The International Olympic Committee and the city of London are working hard to prepare for the upcoming Olympics by taking a strict stand against unauthorized advertising. This effort to protect their advertising sponsors and partners has resulted in the most stringent event rules the advertising industry has ever encountered. Businessweek.com reported on the reasons, restrictions, and reactions.
“Without our sponsors the games simply wouldn’t happen,” explained the organizing committee. “They provide funding, products, services, and expertise to help us stage the games. We therefore protect their investment and prevent other organizations from making unauthorized associations with the games.”

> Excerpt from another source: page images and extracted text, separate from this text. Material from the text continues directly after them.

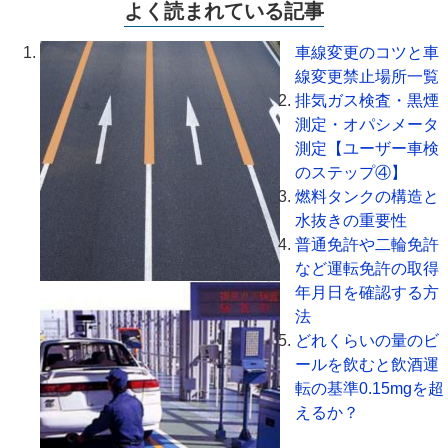
よく読まれている記事
車線変更のコツと車
線変更禁止場所一覧
排気ガス検査・黒煙
測定・オパシメータ
測定【ユーザー車検
のステップ④】
燃料タンクの構造と
水抜きの重要性
普通免許や二輪免許
など運転免許の取得
年月日を確認する方
法
どれくらいの量のビ
ールを飲むと飲酒運
転の基準0.15mgを超
えるか？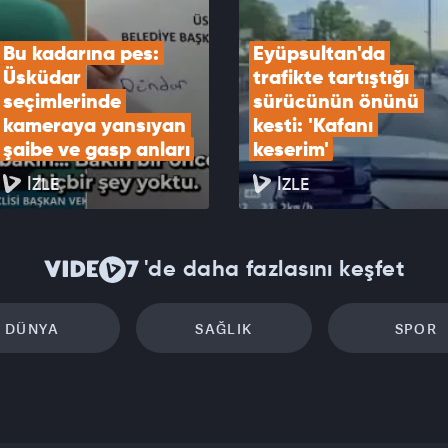
Bu kadarına pes: 
Eyüpsultan'da 
Üsküdar 
trafikte tartıştığı 
seçimlerinde 
sürücünün önünü 
kameraya yansıyan 
kesti: 'Kafanı 
şaibe ve gasp anları
keserim'
İZLE
İZLE
'de daha fazlasını keşfet
DÜNYA
SAĞLIK
SPOR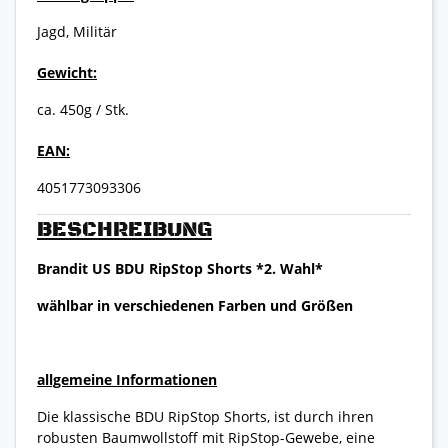
Jagd, Militär
Gewicht:
ca. 450g / Stk.
EAN:
4051773093306
BESCHREIBUNG
Brandit US BDU RipStop Shorts *2. Wahl*
wählbar in verschiedenen Farben und Größen
allgemeine Informationen
Die klassische BDU RipStop Shorts, ist durch ihren
robusten Baumwollstoff mit RipStop-Gewebe, eine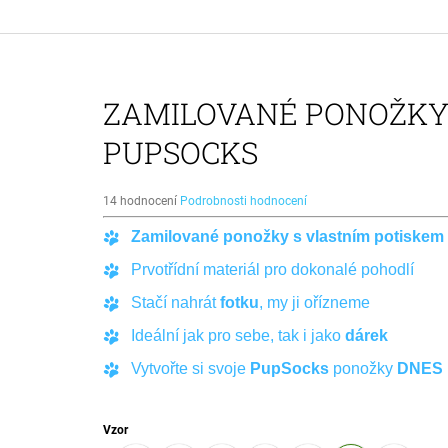
PUPSOCKS PONOŽKY S VLASTNÍM
POTISKEM PSA
395 Kč
Původně:
490 Kč
ZAMILOVANÉ PONOŽK
PUPSOCKS
Průměrné
14 hodnocení
Podrobnosti hodnocení
hodnocení
Zamilované ponožky s vlastním potiskem
produktu
je
Prvotřídní materiál pro dokonalé pohodlí
5,0
z
Stačí nahrát
fotku
, my ji ořízneme
5
hvězdiček.
Ideální jak pro sebe, tak i jako
dárek
Vytvořte si svoje
PupSocks
ponožky
DNES
Vzor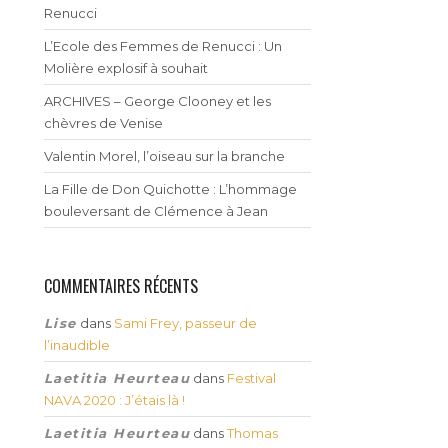
Renucci
L’Ecole des Femmes de Renucci : Un
Molière explosif à souhait
ARCHIVES – George Clooney et les
chèvres de Venise
Valentin Morel, l’oiseau sur la branche
La Fille de Don Quichotte : L’hommage
bouleversant de Clémence à Jean
COMMENTAIRES RÉCENTS
Lise
dans
Sami Frey, passeur de
l’inaudible
Laetitia Heurteau
dans
Festival
NAVA 2020 : J’étais là !
Laetitia Heurteau
dans
Thomas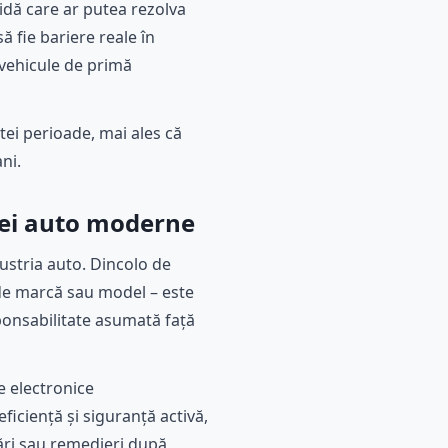
idă care ar putea rezolva
 fie bariere reale în
 vehicule de primă
ei perioade, mai ales că
ni.
riei auto moderne
ustria auto. Dincolo de
 de marcă sau model – este
sponsabilitate asumată față
e electronice
iciență și siguranță activă,
ări sau remedieri după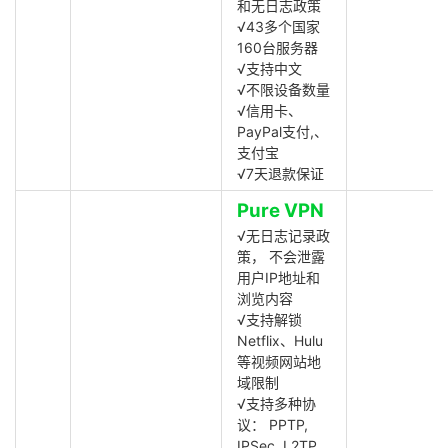
和无日志政策
√43多个国家
160台服务器
√支持中文
√不限设备数量
√信用卡、
PayPal支付,、
支付宝
√7天退款保证
Pure VPN
√无日志记录政
策， 不会泄露
用户IP地址和
浏览内容
√支持解锁
Netflix、Hulu
等视频网站地
域限制
√支持多种协
议： PPTP,
IPSec, L2TP,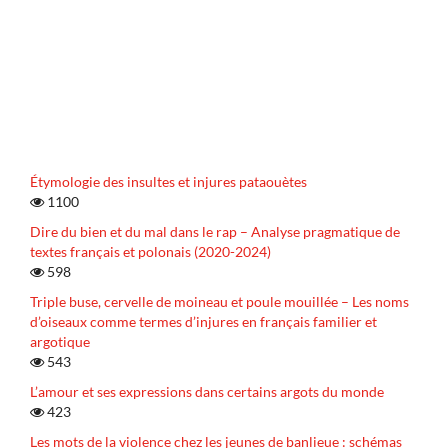
Étymologie des insultes et injures pataouètes
1100
Dire du bien et du mal dans le rap – Analyse pragmatique de
textes français et polonais (2020-2024)
598
Triple buse, cervelle de moineau et poule mouillée – Les noms
d’oiseaux comme termes d’injures en français familier et
argotique
543
L’amour et ses expressions dans certains argots du monde
423
Les mots de la violence chez les jeunes de banlieue : schémas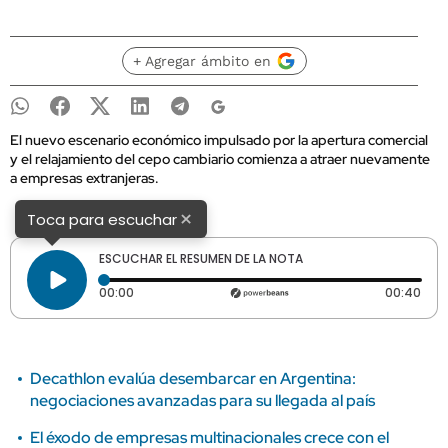
+ Agregar ámbito en
El nuevo escenario económico impulsado por la apertura comercial
y el relajamiento del cepo cambiario comienza a atraer nuevamente
a empresas extranjeras.
×
Toca para escuchar
ESCUCHAR EL RESUMEN DE LA NOTA
Tiempo transcurrido: 0 segundos
Dura
00:00
00:40
Decathlon evalúa desembarcar en Argentina:
negociaciones avanzadas para su llegada al país
El éxodo de empresas multinacionales crece con el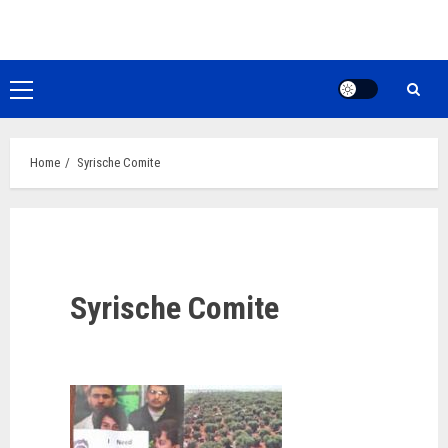
Ga
naar
de
inhoud
Primair
menu
Home
Syrische Comite
Syrische Comite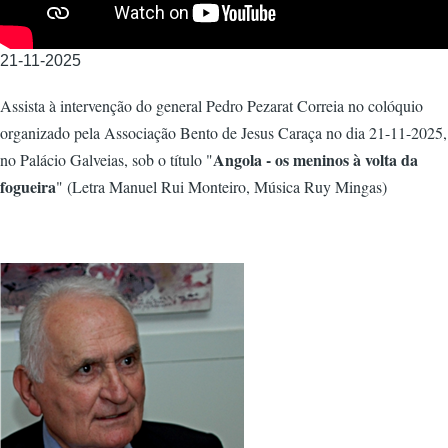
21-11-2025
Assista à intervenção do general Pedro Pezarat Correia no colóquio
organizado pela Associação Bento de Jesus Caraça no dia 21-11-2025,
Angola - os meninos à volta da
no Palácio Galveias, sob o título "
fogueira
" (Letra Manuel Rui Monteiro, Música Ruy Mingas)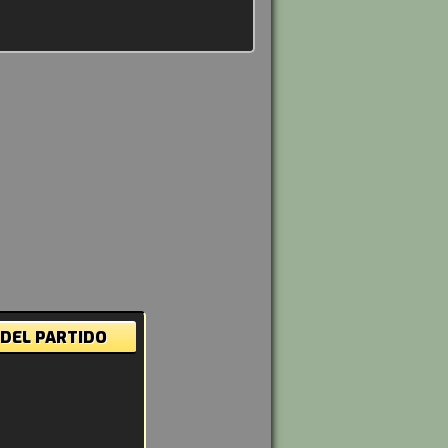
 DEL PARTIDO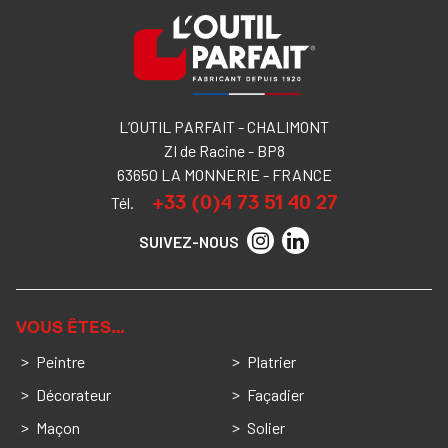
L’OUTIL PARFAIT - CHALIMONT
ZI de Racine - BP8
63650 LA MONNERIE - FRANCE
+33 (0)4 73 51 40 27
Tél.
SUIVEZ-NOUS
VOUS ÊTES…
Peintre
Platrier
Décorateur
Façadier
Maçon
Solier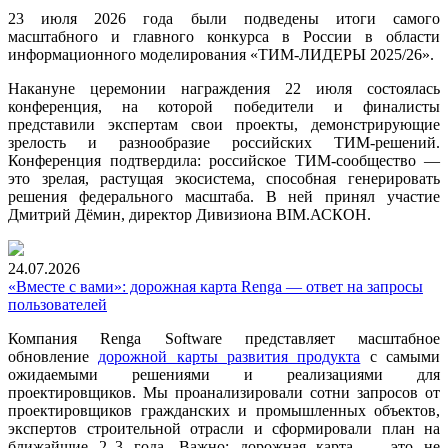
23 июля 2026 года были подведены итоги самого
масштабного и главного конкурса в России в области
информационного моделирования «ТИМ‑ЛИДЕРЫ 2025/26».
Накануне церемонии награждения 22 июля состоялась
конференция, на которой победители и финалисты
представили экспертам свои проекты, демонстрирующие
зрелость и разнообразие российских ТИМ-решений.
Конференция подтвердила: российское ТИМ-сообщество —
это зрелая, растущая экосистема, способная генерировать
решения федерального масштаба. В ней принял участие
Дмитрий Дёмин, директор Дивизиона BIM.АСКОН.
24.07.2026
«Вместе с вами»: дорожная карта Renga — ответ на запросы
пользователей
Компания Renga Software представляет масштабное
обновление
дорожной карты развития продукта
с самыми
ожидаемыми решениями и реализациями для
проектировщиков. Мы проанализировали сотни запросов от
проектировщиков гражданских и промышленных объектов,
экспертов строительной отрасли и сформировали план на
ближайшие 2–3 года. Важно: дорожная карта — это не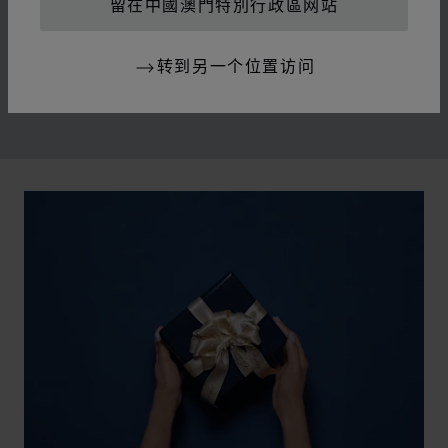
留在中國澳門特別行政區网站
70年代中期，Chopard萧邦突破制表和奢华珠宝业的准
则，随着社会自由化为标志的时代变革而不断发展。
Chopard萧邦向这段铸就其地位的辉煌历史致敬。
转到另一个位置访问
00:03
02:11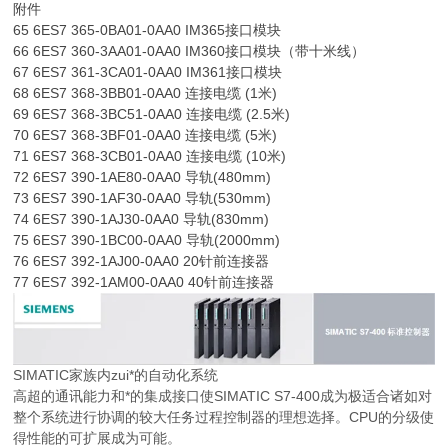
附件
65 6ES7 365-0BA01-0AA0 IM365接口模块
66 6ES7 360-3AA01-0AA0 IM360接口模块（带十米线）
67 6ES7 361-3CA01-0AA0 IM361接口模块
68 6ES7 368-3BB01-0AA0 连接电缆 (1米)
69 6ES7 368-3BC51-0AA0 连接电缆 (2.5米)
70 6ES7 368-3BF01-0AA0 连接电缆 (5米)
71 6ES7 368-3CB01-0AA0 连接电缆 (10米)
72 6ES7 390-1AE80-0AA0 导轨(480mm)
73 6ES7 390-1AF30-0AA0 导轨(530mm)
74 6ES7 390-1AJ30-0AA0 导轨(830mm)
75 6ES7 390-1BC00-0AA0 导轨(2000mm)
76 6ES7 392-1AJ00-0AA0 20针前连接器
77 6ES7 392-1AM00-0AA0 40针前连接器
SIMATIC家族内zui*的自动化系统
高超的通讯能力和*的集成接口使SIMATIC S7-400成为极适合诸如对
整个系统进行协调的较大任务过程控制器的理想选择。CPU的分级使
得性能的可扩展成为可能。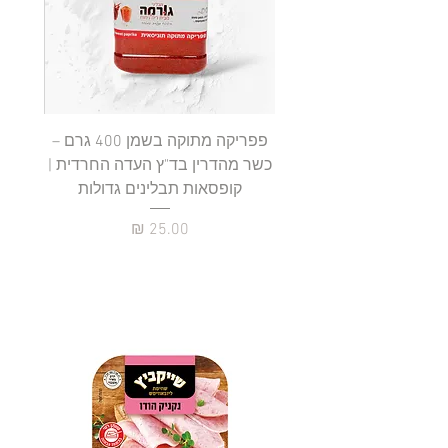
-
1
0
0
ג
ר
ם
פפריקה מתוקה בשמן 400 גרם –
כשר מהדרין בד"ץ העדה החרדית |
בד"ץ 
קופסאות תבלינים גדולות
תב
מחיר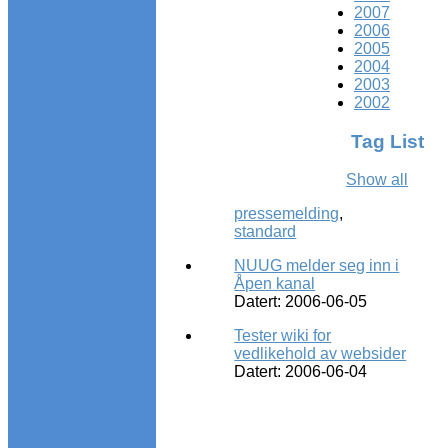
2007
2006
2005
2004
2003
2002
Tag List
Show all
pressemelding
,
standard
NUUG melder seg inn i
Åpen kanal
Datert: 2006-06-05
Tester wiki for
vedlikehold av websider
Datert: 2006-06-04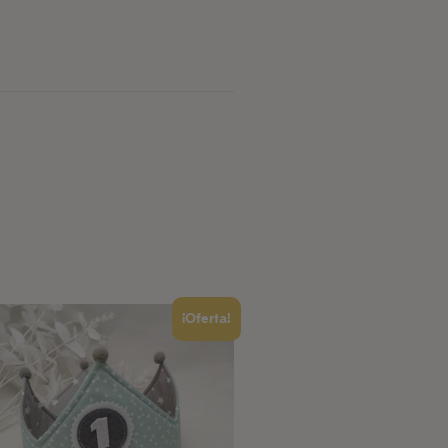
¡Oferta!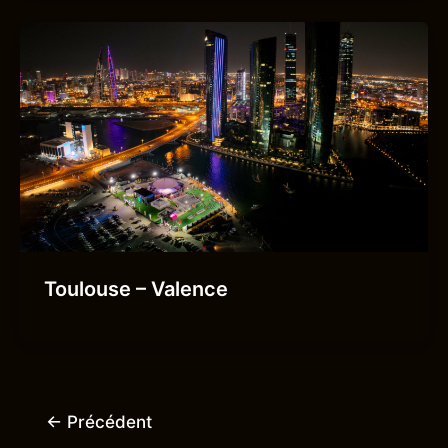
Toulouse – Valence
←
Précédent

According to the tight rules, brands not directly affiliated with the event are prohibited from alluding in their advertising to athletic images, taglines, and symbols associated with the Olympics. These non-sponsors have also been warned about using the terms “2012” or “games” with Olympics-centic words such as medals, gold, silver, bronze, London, and summer. In addition, non-affiliated business establishments in the proximity of Olympic Park are banned from hanging additional signage or handing out advertising materials to passersby. To ensure that those not officially associated with the games do not advertise, approximately 250 enforcement officers will police the areas near Olympic events. Violating any of these rules carries fines up to 20,000 pounds.
Not surprisingly, some crafty companies have come up with ways to sneak around the advertising rules. Two non-sponsors, Virgin Media and Puma, have seen major sales boosts from their ongoing alliances with Olympic 100-meter champion and world record holder, Usain Bolt. Competitors of both companies are official Olympic sponsors. A few other brands have developed more general advertising campaigns focused on simultaneous British events or their summertime merchandise.
As many non-affiliated companies express their outrage over such strict regulations, advertising firms believe that local businesses are entitled to benefit from their city’s association with the Olympics and should simply be more creative with their advertising methods.
“You’ve got to protect yourself from this sort of authoritarian legislation,” said Mark Evans, managing director of London-based advertising firm Kommando. “You only have to be a bit more imaginative about how you want to use the Olympics to your benefit.”